We can begin by casting aside some erroneous assumptions that have been too long held. The time has come to nurture new ideas, even crazy ones, and foster brainstorming by the width and breadth of this community.

Myth number one: economic development is a job for the professionals. Don’t wait to read about it; get personally involved. Use your personal contacts. Talk to friends, family and colleagues about Galesburg. Volunteer your ideas to us or let us know if you have a contact somewhere who may be useful. We will see to it that they are passed on to the appropriate folks and follow up to insure that that the ball is not dropped. If you’ve already made a suggestion that was apparently ignored, tell us. We’ll try to follow up.

Myth number two: economic development efforts must be secretive. This myth has shielded the "professionals" from being held accountable for far too long. While discretion is important at various points in the process, at some point the need for secrecy ends as business leads either pan out or fizzle out. A thorough post-mortem analysis is necessary when we fail so we may learn from our experiences.

Myth number three: the fate of Galesburg rests on replacing lost manufacturing jobs. Our professionals seem to have focused almost entirely on finding industrial entities to move here — without success. The time has come to recognize that few such opportunities exist (we’re not alone in losing our manufacturing jobs to Mexico or China or Korea.) and the likelihood of successfully attracting one is minute. The economic future of Galesburg rests upon a more diversified economy that balances blue and white collar jobs and nurtures a multitude of smaller employers.

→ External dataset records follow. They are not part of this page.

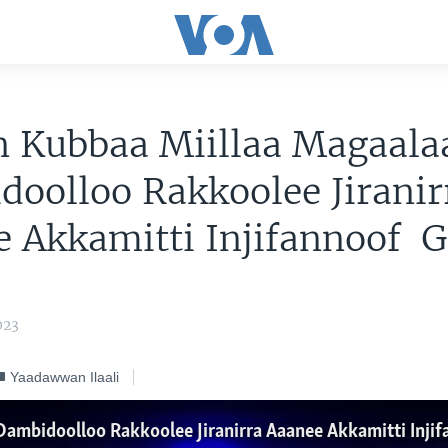
n Kubbaa Miillaa Magaala
oolloo Rakkoolee Jiranir
 Akkamitti Injifannoof 
023
Yaadawwan Ilaali
Dambidoolloo Rakkoolee Jiranirra Aaanee Akkamitti Inji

Galesburg needs to attract white collar jobs and nurture the expansion of those that already exist. There is no reason this area cannot be home to any number of service sector, back office or management campuses. We already are home to successful entrepreneurs who should be invited into the tent and asked to participate in the economic rebuilding of Galesburg.

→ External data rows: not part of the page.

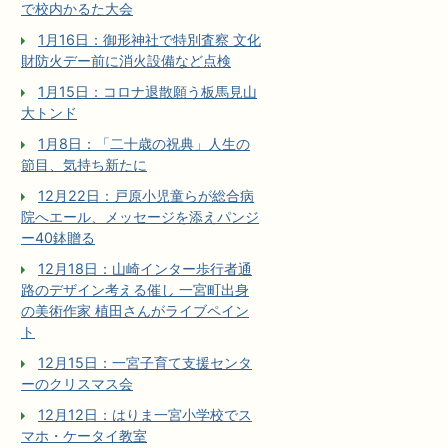
で校内かるた大会
1月16日：御形神社で特別査察 文化
財防火デー前に消火設備など点検
1月15日：コロナ退散願う板馬見山
大トンド
1月8日：「二十歳の祝典」人生の
節目、気持ち新たに
12月22日：戸原小児童らが総合病
院へエール、メッセージを添えパンジ
ー40鉢贈る
12月18日：山崎インター歩行者通
路のデザイン考える催し 一宮町出身
の美術作家 植田さんがライブペイン
ト
12月15日：一宮子育て支援センタ
ーのクリスマス会
12月12日：はりま一宮小学校でス
マホ・ケータイ教室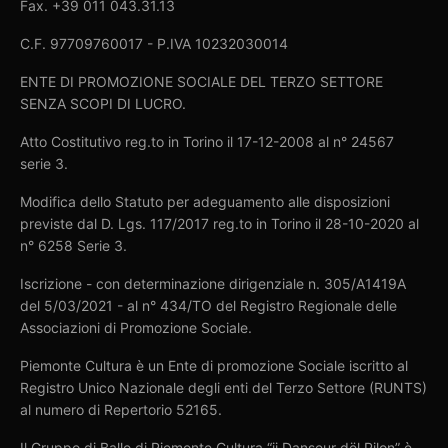
Fax. +39 011 043.31.13
C.F. 97709760017 - P.IVA 10232030014
ENTE DI PROMOZIONE SOCIALE DEL TERZO SETTORE
SENZA SCOPI DI LUCRO.
Atto Costitutivo reg.to in Torino il 17-12-2008 al n° 24567
serie 3.
Modifica dello Statuto per adeguamento alle disposizioni
previste dal D. Lgs. 117/2017 reg.to in Torino il 28-10-2020 al
n° 6258 Serie 3.
Iscrizione - con determinazione dirigenziale n. 305/A1419A
del 5/03/2021 - al n° 434/TO del Registro Regionale delle
Associazioni di Promozione Sociale.
Piemonte Cultura è un Ente di promozione Sociale iscritto al
Registro Unico Nazionale degli enti del Terzo Settore (RUNTS)
al numero di Repertorio 52165.
Il Gruppo di Ballo di Piemonte Cultura “ij Danseur dël Pilon” è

For example, we should be speaking with Community Health Systems, the new owners of Cottage Hospital, about what could be done to help them become a bigger regional healthcare draw.

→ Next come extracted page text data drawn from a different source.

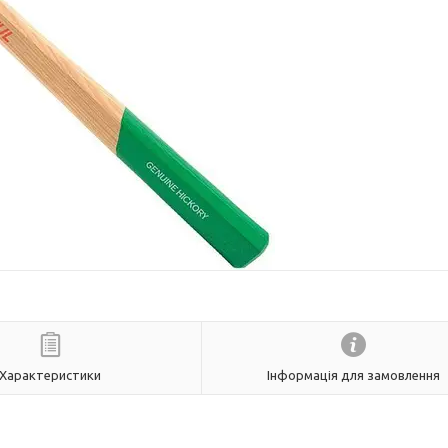
Характеристики
Інформація для замовлення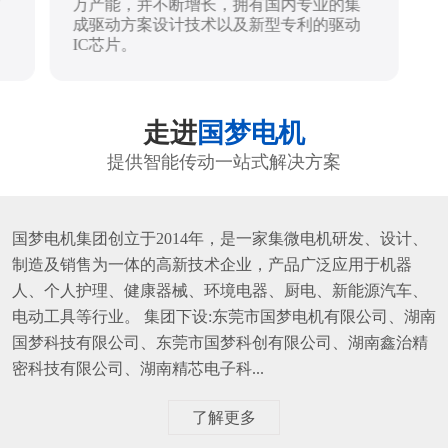
万产能，并不断增长，拥有国内专业的集
成驱动方案设计技术以及新型专利的驱动
IC芯片。
走进
国梦电机
提供智能传动一站式解决方案
国梦电机集团创立于2014年，是一家集微电机研发、设计、
制造及销售为一体的高新技术企业，产品广泛应用于机器
人、个人护理、健康器械、环境电器、厨电、新能源汽车、
电动工具等行业。 集团下设:东莞市国梦电机有限公司、湖南
国梦科技有限公司、东莞市国梦科创有限公司、湖南鑫治精
密科技有限公司、湖南精芯电子科...
了解更多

Myth number four: economic development amounts to seducing companies to move to Galesburg. We’ve tried this without success or worse. Do we really want businesses that only come because we bribe them? Longterm success will only come from growing a community where businesses want to be. We need to focus on our real strengths while acknowledging our weaknesses.

Galesburg sits in the midst of the richest agricultural land in America and we should be able to parlay this into good economic fortune. We should think about developing new profitable uses for corn and soybeans or introduce new crops that will simultaneously support both area farmers and create opportunities for processing and marketing the crops. The economics of ethanol may finally make sense with higher gas prices but perhaps we should be bolder and look toward alcohol as a gasoline replacement rather and a supplement. The technology already exists and has been proven elsewhere.

Final myth: it’s already too late, Galesburg’s goose is already cooked. Haven’t we heard that one before? The time for realistic cheerleadering is upon us. There are plenty of other communities in comparable or worse position to Galesburg. We should welcome outside help but not count on it. We must become self-reliant and willing to stray from the comfortable path. We must work together as a community to promote a better Galesburg. It would be irresponsible to do anything else.

We at the Zephyr ask that you join with us and participate in the process.